=== Begin Enclosure ===

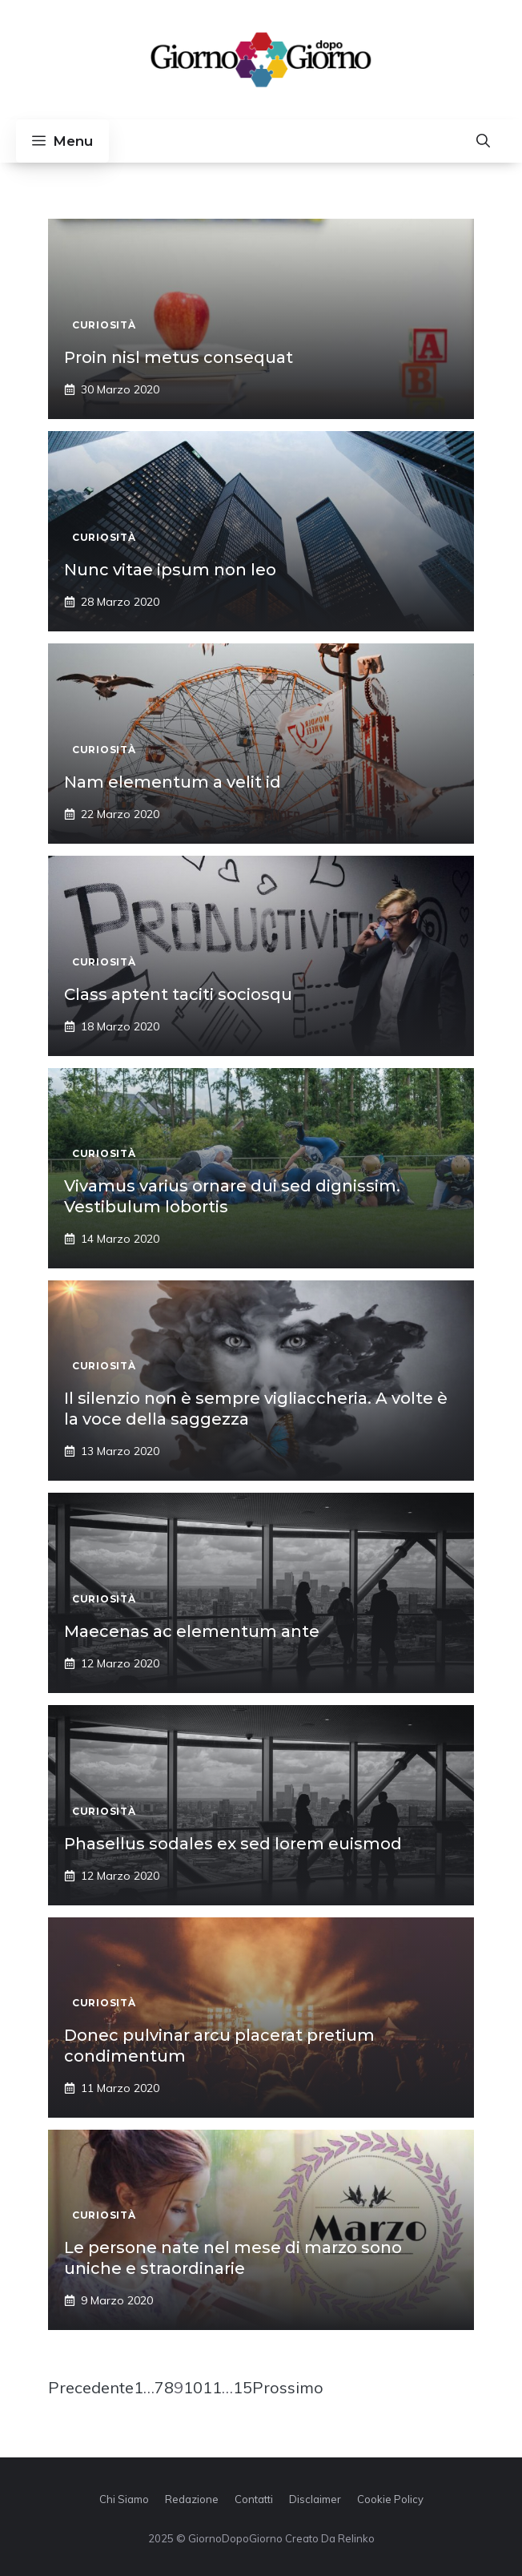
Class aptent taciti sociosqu (178, 994)
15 (242, 2387)
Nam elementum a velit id (172, 782)
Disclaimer (315, 2499)
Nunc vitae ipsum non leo (170, 569)
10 (193, 2387)
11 (212, 2387)
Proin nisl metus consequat (178, 357)
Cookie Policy (390, 2499)
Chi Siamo (124, 2499)
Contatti (254, 2499)
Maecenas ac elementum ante (191, 1631)
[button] (483, 141)
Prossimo (287, 2387)
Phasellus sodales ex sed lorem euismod (233, 1843)
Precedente (91, 2387)
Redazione (192, 2499)
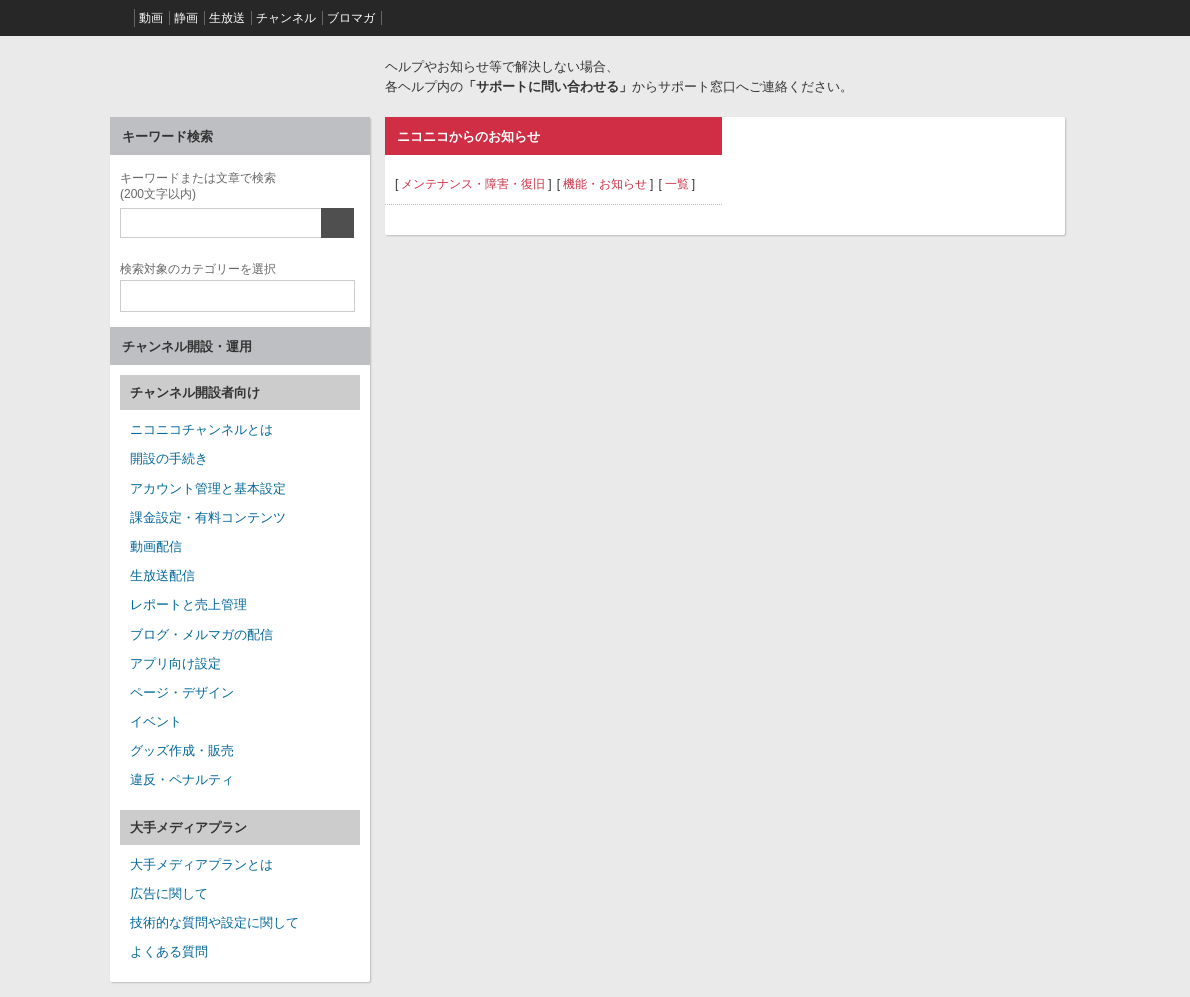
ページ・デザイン (182, 692)
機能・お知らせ (605, 184)
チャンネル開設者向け (195, 392)
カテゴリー (198, 266)
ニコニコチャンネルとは (201, 429)
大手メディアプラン (188, 827)
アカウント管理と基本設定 (208, 488)
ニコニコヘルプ (240, 74)
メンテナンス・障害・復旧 (473, 184)
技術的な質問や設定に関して (214, 922)
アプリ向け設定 (175, 663)
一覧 (677, 184)
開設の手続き (169, 458)
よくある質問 (169, 951)
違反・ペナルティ (182, 779)
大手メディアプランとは (201, 864)
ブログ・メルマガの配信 (201, 634)
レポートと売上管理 (188, 604)
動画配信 (156, 546)
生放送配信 (162, 575)
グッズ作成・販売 (182, 750)
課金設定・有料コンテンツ (208, 517)
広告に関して (169, 893)
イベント (156, 721)
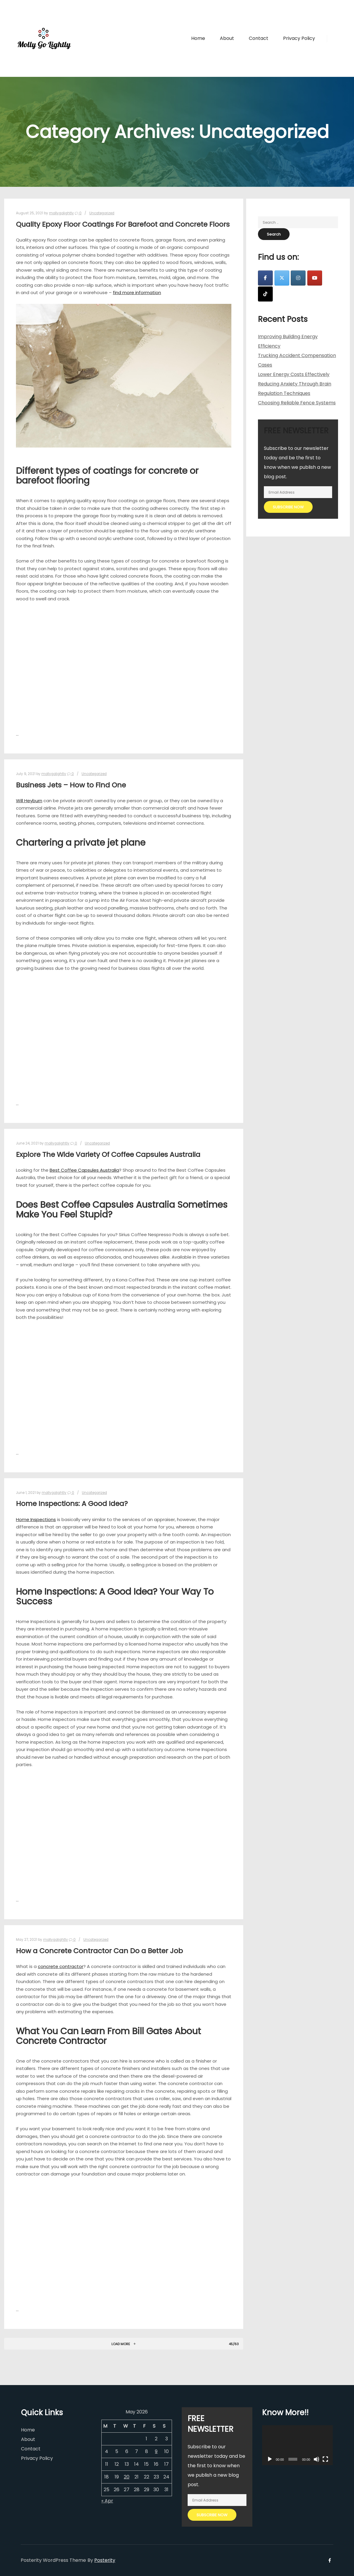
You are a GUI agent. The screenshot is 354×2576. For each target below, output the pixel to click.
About (28, 2439)
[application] (297, 2445)
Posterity (104, 2560)
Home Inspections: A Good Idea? (72, 1503)
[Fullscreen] (325, 2459)
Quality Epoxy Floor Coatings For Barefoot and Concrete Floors (123, 224)
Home (28, 2429)
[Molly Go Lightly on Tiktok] (265, 293)
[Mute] (316, 2459)
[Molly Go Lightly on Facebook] (265, 278)
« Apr (107, 2500)
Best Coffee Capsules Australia (84, 1170)
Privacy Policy (37, 2458)
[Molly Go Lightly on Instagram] (298, 278)
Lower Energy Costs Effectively (293, 374)
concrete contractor (60, 1966)
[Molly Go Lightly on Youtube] (314, 278)
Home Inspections (36, 1519)
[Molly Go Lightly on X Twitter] (282, 278)
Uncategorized (101, 213)
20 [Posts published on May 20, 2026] (126, 2476)
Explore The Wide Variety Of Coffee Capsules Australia (108, 1154)
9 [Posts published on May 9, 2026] (156, 2451)
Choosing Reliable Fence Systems (297, 402)
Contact (30, 2448)
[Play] (270, 2459)
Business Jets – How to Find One (71, 785)
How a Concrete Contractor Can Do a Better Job (99, 1951)
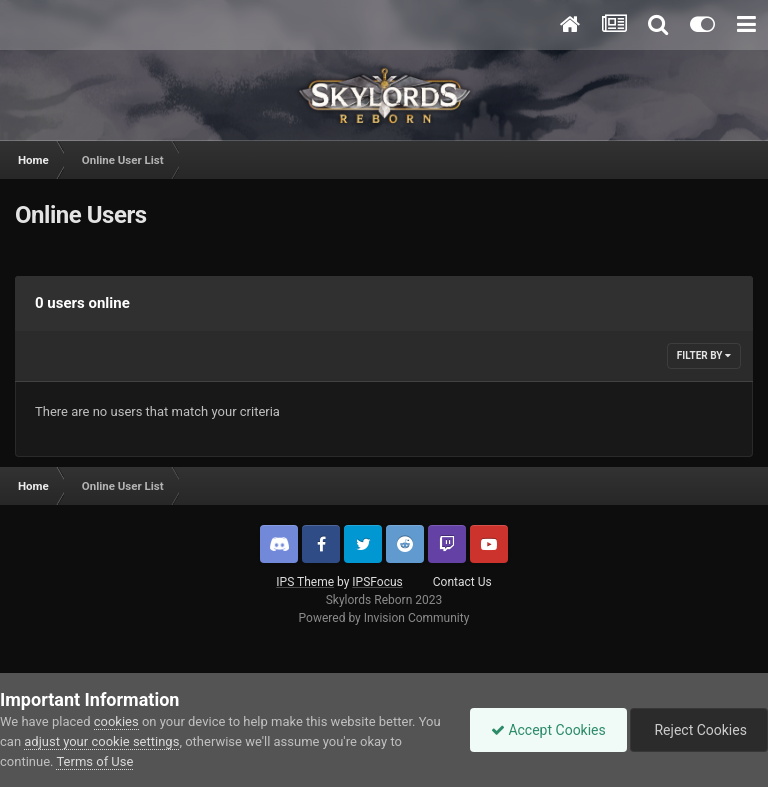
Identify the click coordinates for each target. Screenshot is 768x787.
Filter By (704, 355)
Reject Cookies (699, 730)
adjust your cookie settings (101, 741)
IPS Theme (305, 582)
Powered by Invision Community (384, 618)
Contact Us (462, 582)
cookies (116, 721)
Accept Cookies (548, 730)
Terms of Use (94, 761)
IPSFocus (377, 582)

=== End Enclosure ===

▶ [What to do]: Without the pictures, restate all of the entries above verbatim.

▶ [Solution below]:
Class aptent taciti sociosqu (178, 994)
15 (242, 2387)
Nam elementum a velit id (172, 782)
Disclaimer (315, 2499)
Nunc vitae ipsum non leo (170, 569)
10 (193, 2387)
11 (212, 2387)
Proin nisl metus consequat (178, 357)
Cookie Policy (390, 2499)
Chi Siamo (124, 2499)
Contatti (254, 2499)
Maecenas ac elementum ante (191, 1631)
[button] (483, 141)
Prossimo (287, 2387)
Phasellus sodales ex sed lorem euismod (233, 1843)
Precedente (91, 2387)
Redazione (192, 2499)
ページ・デザイン (182, 692)
機能・お知らせ (605, 184)
チャンネル開設者向け (195, 392)
カテゴリー (198, 266)
ニコニコチャンネルとは (201, 429)
大手メディアプラン (188, 827)
アカウント管理と基本設定 (208, 488)
ニコニコヘルプ (240, 74)
メンテナンス・障害・復旧 (473, 184)
技術的な質問や設定に関して (214, 922)
アプリ向け設定 (175, 663)
一覧 (677, 184)
開設の手続き (169, 458)
よくある質問 (169, 951)
違反・ペナルティ (182, 779)
大手メディアプランとは (201, 864)
ブログ・メルマガの配信 (201, 634)
レポートと売上管理 (188, 604)
動画配信 (156, 546)
生放送配信 (162, 575)
グッズ作成・販売 (182, 750)
課金設定・有料コンテンツ (208, 517)
広告に関して (169, 893)
イベント (156, 721)
You are a GUI agent. The screenshot is 354×2576. For each target below, output the pixel to click.
About (28, 2439)
[application] (297, 2445)
Posterity (104, 2560)
Home Inspections: A Good Idea? (72, 1503)
[Fullscreen] (325, 2459)
Quality Epoxy Floor Coatings For Barefoot and Concrete Floors (123, 224)
Home (28, 2429)
[Molly Go Lightly on Tiktok] (265, 293)
[Mute] (316, 2459)
[Molly Go Lightly on Facebook] (265, 278)
« Apr (107, 2500)
Best Coffee Capsules Australia (84, 1170)
Privacy Policy (37, 2458)
[Molly Go Lightly on Instagram] (298, 278)
Lower Energy Costs Effectively (293, 374)
concrete contractor (60, 1966)
[Molly Go Lightly on Youtube] (314, 278)
Home Inspections (36, 1519)
[Molly Go Lightly on X Twitter] (282, 278)
Uncategorized (101, 213)
20 [Posts published on May 20, 2026] (126, 2476)
Explore The Wide Variety Of Coffee Capsules Australia (108, 1154)
9 [Posts published on May 9, 2026] (156, 2451)
Choosing Reliable Fence Systems (297, 402)
Contact (30, 2448)
[Play] (270, 2459)
Business Jets – How to Find One (71, 785)
How a Concrete Contractor Can Do a Better Job (99, 1951)
Identify the click coordinates for each target. Screenshot is 768x787.
Filter By (704, 355)
Reject Cookies (699, 730)
adjust your cookie settings (101, 741)
IPS Theme (305, 582)
Powered by Invision Community (384, 618)
Contact Us (462, 582)
cookies (116, 721)
Accept Cookies (548, 730)
Terms of Use (94, 761)
IPSFocus (377, 582)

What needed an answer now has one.